SD-301e · Module 2
Variance Analysis
3 min read
Variance analysis is the discipline of understanding why the forecast was wrong. Every quarter ends with a comparison: what did we forecast, and what actually happened? The goal is not blame — it is calibration. If the model consistently overpredicts deals above $200K, the probability for large deals needs a segment-specific adjustment. If the model underpredicts deals that involve a specific competitor, the competitive signal weight needs to increase. Each variance is a lesson. Each lesson improves the next quarter's model. Without variance analysis, the model never learns.
- Post-Quarter Variance Decomposition Compare forecasted probability to actual outcome for every deal. Group the errors by segment: deal size, industry, rep, stage at forecast time, and competitive presence. The grouping reveals whether the errors are random or systematic.

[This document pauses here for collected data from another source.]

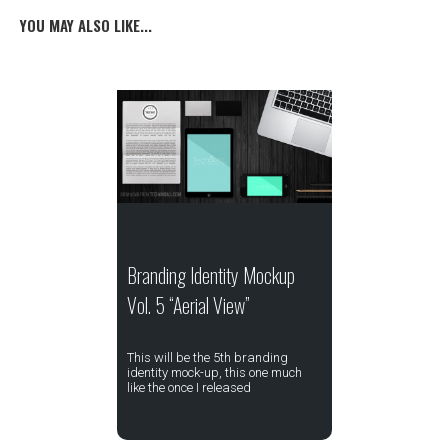
YOU MAY ALSO LIKE...
Branding Identity Mockup
Vol. 5 “Aerial View”
This will be the 5th branding
identity mock-up, this one much
like the once I released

- Identify Systematic Errors Random errors cancel out over a large pipeline. Systematic errors compound. If every deal above $500K closed at 15% below its scored probability, the model has a large-deal bias. If every deal in one industry segment overpredicts, the segment weight needs adjustment.
- Adjust and Document Apply the corrections to the model. Document what changed and why. The documentation is the institutional memory. Without it, the same error will be discovered and "fixed" three times by three different people.